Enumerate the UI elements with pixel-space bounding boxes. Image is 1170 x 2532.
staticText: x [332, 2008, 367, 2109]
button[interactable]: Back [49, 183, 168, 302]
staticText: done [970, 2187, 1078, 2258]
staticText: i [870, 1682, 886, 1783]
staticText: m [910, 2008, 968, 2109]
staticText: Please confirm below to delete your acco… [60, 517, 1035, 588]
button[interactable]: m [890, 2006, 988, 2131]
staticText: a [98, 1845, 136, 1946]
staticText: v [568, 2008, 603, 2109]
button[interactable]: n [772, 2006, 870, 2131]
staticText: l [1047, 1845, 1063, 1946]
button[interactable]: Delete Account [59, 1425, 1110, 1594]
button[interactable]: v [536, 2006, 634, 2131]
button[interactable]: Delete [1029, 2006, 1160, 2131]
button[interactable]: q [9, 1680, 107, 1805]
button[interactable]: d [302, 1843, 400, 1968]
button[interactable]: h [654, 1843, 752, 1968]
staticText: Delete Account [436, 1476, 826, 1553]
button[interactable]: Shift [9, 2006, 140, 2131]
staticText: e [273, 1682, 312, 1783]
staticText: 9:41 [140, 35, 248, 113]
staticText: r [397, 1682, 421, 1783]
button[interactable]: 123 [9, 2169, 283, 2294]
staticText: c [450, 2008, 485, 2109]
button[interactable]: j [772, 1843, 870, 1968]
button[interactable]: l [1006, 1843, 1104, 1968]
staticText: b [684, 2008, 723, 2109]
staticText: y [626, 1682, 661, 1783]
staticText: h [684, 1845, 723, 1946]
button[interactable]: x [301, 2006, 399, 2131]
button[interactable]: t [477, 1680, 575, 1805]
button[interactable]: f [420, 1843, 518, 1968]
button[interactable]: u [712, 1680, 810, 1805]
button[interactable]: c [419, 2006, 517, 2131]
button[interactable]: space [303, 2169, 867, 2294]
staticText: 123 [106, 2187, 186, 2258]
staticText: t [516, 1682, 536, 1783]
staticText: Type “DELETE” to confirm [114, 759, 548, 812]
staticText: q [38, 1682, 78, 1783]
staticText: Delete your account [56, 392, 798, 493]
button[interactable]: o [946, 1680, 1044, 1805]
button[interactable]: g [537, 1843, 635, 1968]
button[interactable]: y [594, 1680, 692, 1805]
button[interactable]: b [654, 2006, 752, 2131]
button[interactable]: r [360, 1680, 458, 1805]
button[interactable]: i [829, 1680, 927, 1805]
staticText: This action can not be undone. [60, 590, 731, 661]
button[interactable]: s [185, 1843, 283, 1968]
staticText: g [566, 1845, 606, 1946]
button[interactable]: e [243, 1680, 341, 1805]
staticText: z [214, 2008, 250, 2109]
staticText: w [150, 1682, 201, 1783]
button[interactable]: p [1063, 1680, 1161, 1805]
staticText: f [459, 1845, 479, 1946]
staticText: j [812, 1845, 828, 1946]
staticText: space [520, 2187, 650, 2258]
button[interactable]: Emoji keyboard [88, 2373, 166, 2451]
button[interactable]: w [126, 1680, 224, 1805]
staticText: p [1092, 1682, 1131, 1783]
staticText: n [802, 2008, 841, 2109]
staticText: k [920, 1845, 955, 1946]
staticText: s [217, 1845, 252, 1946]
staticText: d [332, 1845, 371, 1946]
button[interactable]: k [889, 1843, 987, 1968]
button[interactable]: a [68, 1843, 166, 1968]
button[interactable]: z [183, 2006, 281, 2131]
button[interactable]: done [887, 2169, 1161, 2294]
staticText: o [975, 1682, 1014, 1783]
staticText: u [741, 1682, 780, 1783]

● ● ● ● ● ● ●

Exercise objective: Look through the records and gather every line containing "space".

Answer to the problem:
Enumerate the UI elements with pixel-space bounding boxes. Image is 1170 x 2532.
button[interactable]: space [303, 2169, 867, 2294]
staticText: space [520, 2187, 650, 2258]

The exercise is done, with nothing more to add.